Mas o capitão lisonjeado com a escolha da prisioneira que lhe enlaçava o pescoço e a acariciava a cabeça sacou do cinto uma pistola, observando:

— Foi a mim que ela preferiu, está se mostrando bem digna de ser uma esposa de um pirata. Meto uma bala no primeiro que pretender arrancá-la de meus braços.

Entretanto, como Ignez continuou a passar as mãos carinhosas e repetidamente pela cabeça, as faces e o pescoço de Shakey o médico deteve-se com os olhos dilatados pela atenção e logo encontrou-se com um grito de horror indizível.

— Suas mãos… suas mãos… — balbuciou ele final com voz entrecortada.

Sharkey olhou para a mão que Ignez passava em seus lábios. Era lívida, com os dedos unidos por uma espécie de pelica amarela e luzente, coberta com um esbranquiçado.

Erguendo-se num salto repeliu a espanhola. Ela, com um grito de triunfo, precipitou-se para o médico que fugiu e se refugiou embaixo da mesa, com urros hediondos.

Foi preciso metê-la num círculo de lançamento para conseguir que ela se recolhesse a uma cabine resistente quando a fechasse.

Então o médico explicou, com os dentes tilintando de medo:

– Uma lepra. O capitão Hardy vingou-se como um “Pele Vermelha”. Deixou-nos essa desgraçada para nos transmitir a lepra!… Ainda bem que ela não me tocou…

— Nem a mim — bradou o quartel-mestre… Mas o capitão…

— Diga-me com franqueza — murmurou Sharkey mais pálido do que nunca e esfregando furiosamente as faces com uma estopa. — julgo que terei esperança de me salvar?…

O deslocamento fez um gesto negativo. — Mentir em caso de tal seria uma infâmia. Quando as escamas da lepra pousam sobre um homem nada mais pode purificar seu corpo.

O capitão deixou-se cair sobre uma cadeira, sem uma palavra, sem um grito.

Só apresentou a cabeça quando viu um grupo de marinheiros cercá-lo com ar resoluto.

— O que você quer? — bradou ele pondo-se de pé com uma pistola em cada mão. — Galloway, Folley Martin! Venham me ajudar a varrer esse canal do meu caminho. Mas os oficiais mantiveram-se à distância, imóveis, silenciosos.

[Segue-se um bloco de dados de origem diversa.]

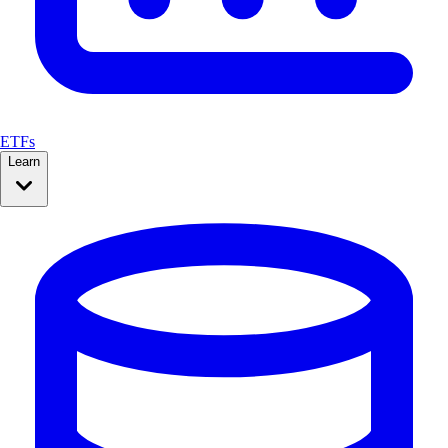
ETFs
Learn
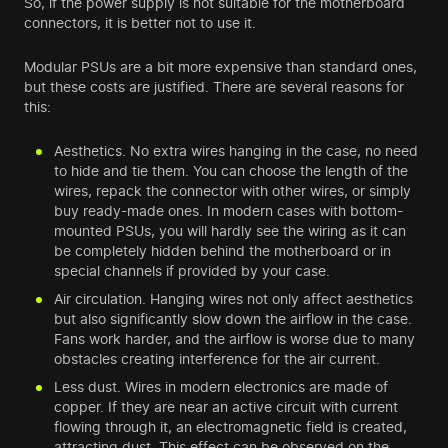
So, if the power supply is not suitable for the motherboard
connectors, it is better not to use it.
Modular PSUs are a bit more expensive than standard ones,
but these costs are justified. There are several reasons for
this:
Aesthetics. No extra wires hanging in the case, no need
to hide and tie them. You can choose the length of the
wires, repack the connector with other wires, or simply
buy ready-made ones. In modern cases with bottom-
mounted PSUs, you will hardly see the wiring as it can
be completely hidden behind the motherboard or in
special channels if provided by your case.
Air circulation. Hanging wires not only affect aesthetics
but also significantly slow down the airflow in the case.
Fans work harder, and the airflow is worse due to many
obstacles creating interference for the air current.
Less dust. Wires in modern electronics are made of
copper. If they are near an active circuit with current
flowing through it, an electromagnetic field is created,
attracting dust. This effect can be observed on the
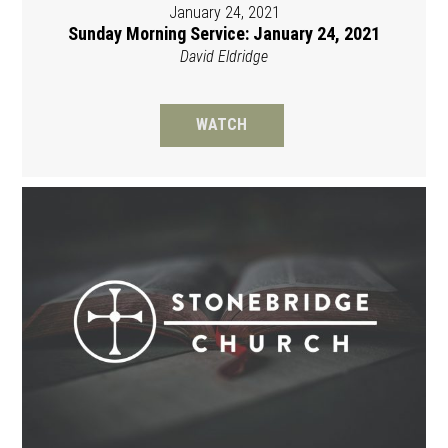
January 24, 2021
Sunday Morning Service: January 24, 2021
David Eldridge
WATCH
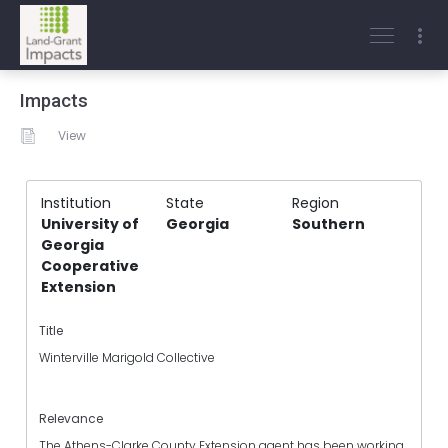
Impacts
View
Institution
State
Region
University of
Georgia
Southern
Georgia
Cooperative
Extension
Title
Winterville Marigold Collective
Relevance
The Athens-Clarke County Extension agent has been working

— É inútil resistir, capitão. — Nós não podemos conservá-lo a bordo. É coisa resolvida.

Sharkey disparou uma pistola, um marinheiro caiu; mas a segunda pistola não chegou a ser disparada. Agarrado por dez mãos robustas, o mísero foi atirado no fundo de uma bota.

A mulher ria frenéticamente, o capitão de pé com as mãos amarradas desafia-os com o olhar.

Fez-se uma manobra das velas e o “Feliz Liberdade” demorou-se deixando o pequeno bote abandonado no mar imenso.